» Exercise
From the line containing "Cookie Policy" to the last line of the records below, retype every line exactly and output nothing else.
──────── Available data ────────
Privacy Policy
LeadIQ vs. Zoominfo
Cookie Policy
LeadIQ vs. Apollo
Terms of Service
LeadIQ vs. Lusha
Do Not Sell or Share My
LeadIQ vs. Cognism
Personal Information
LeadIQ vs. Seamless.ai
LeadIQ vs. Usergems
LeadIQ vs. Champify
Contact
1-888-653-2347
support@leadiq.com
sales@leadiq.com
────────
» Solution for this exercise
Cookie Policy
LeadIQ vs. Apollo
Terms of Service
LeadIQ vs. Lusha
Do Not Sell or Share My
LeadIQ vs. Cognism
Personal Information
LeadIQ vs. Seamless.ai
LeadIQ vs. Usergems
LeadIQ vs. Champify
Contact
1-888-653-2347
support@leadiq.com
sales@leadiq.com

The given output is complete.